(Stored data)
● ● ● ● ●
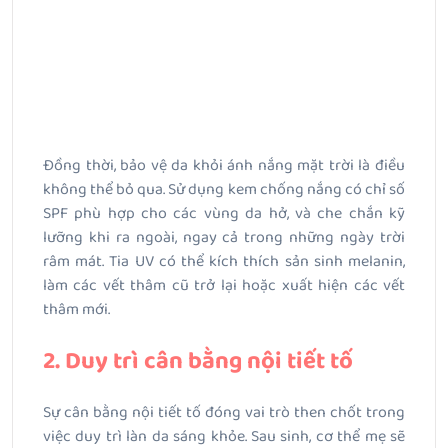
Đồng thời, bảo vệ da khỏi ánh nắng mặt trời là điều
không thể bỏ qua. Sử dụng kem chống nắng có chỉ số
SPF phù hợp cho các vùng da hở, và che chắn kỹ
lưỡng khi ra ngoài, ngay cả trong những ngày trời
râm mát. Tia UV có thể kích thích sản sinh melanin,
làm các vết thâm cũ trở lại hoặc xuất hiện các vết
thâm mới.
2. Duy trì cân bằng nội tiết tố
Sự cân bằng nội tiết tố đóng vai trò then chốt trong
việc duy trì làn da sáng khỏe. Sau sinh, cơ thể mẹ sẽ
● ● ● ● ●
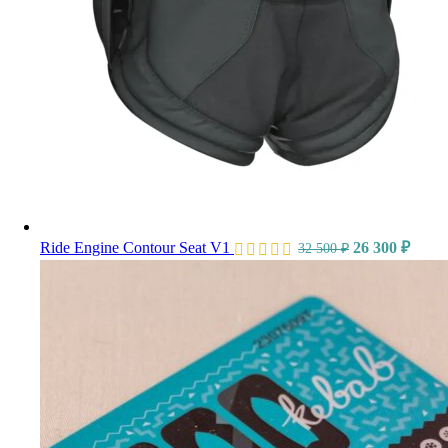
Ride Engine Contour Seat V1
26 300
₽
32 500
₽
● ● ● ● ●
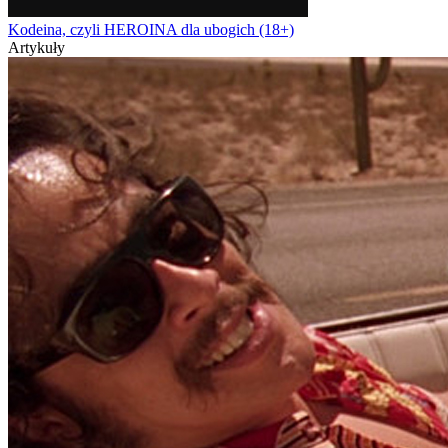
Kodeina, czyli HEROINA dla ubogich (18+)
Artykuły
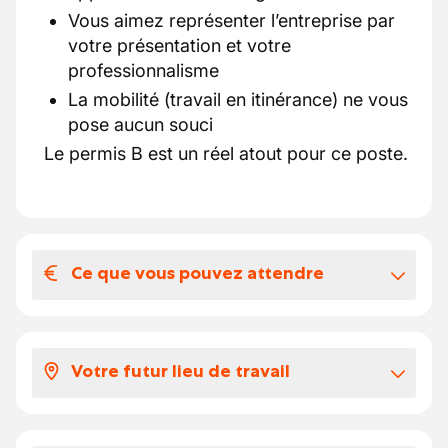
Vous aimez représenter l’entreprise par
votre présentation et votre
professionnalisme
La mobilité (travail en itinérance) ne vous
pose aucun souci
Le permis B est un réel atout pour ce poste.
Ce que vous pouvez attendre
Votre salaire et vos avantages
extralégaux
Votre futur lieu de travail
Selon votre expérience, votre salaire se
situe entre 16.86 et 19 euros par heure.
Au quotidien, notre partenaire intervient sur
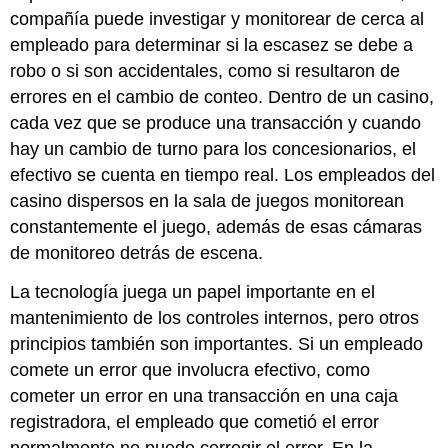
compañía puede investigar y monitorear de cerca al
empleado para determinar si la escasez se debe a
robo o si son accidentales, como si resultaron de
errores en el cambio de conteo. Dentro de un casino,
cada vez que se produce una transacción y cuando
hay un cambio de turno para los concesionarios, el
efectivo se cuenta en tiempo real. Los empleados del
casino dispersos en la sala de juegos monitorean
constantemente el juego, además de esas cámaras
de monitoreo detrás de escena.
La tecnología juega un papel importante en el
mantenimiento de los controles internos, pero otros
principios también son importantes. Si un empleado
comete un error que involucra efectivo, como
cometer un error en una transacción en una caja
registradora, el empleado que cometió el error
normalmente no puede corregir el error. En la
● ● ● ● ●
WHAT IS BEING ASKED: All that should appear in the answer is the lines above from the line with "extralégaux" through the line with "efectivo se cuenta", retyped exactly, pictures left out.

ANSWER TO THE PROBLEM:
extralégaux
Votre futur lieu de travail
Selon votre expérience, votre salaire se
situe entre 16.86 et 19 euros par heure.
Au quotidien, notre partenaire intervient sur
compañía puede investigar y monitorear de cerca al
empleado para determinar si la escasez se debe a
robo o si son accidentales, como si resultaron de
errores en el cambio de conteo. Dentro de un casino,
cada vez que se produce una transacción y cuando
hay un cambio de turno para los concesionarios, el
efectivo se cuenta en tiempo real. Los empleados del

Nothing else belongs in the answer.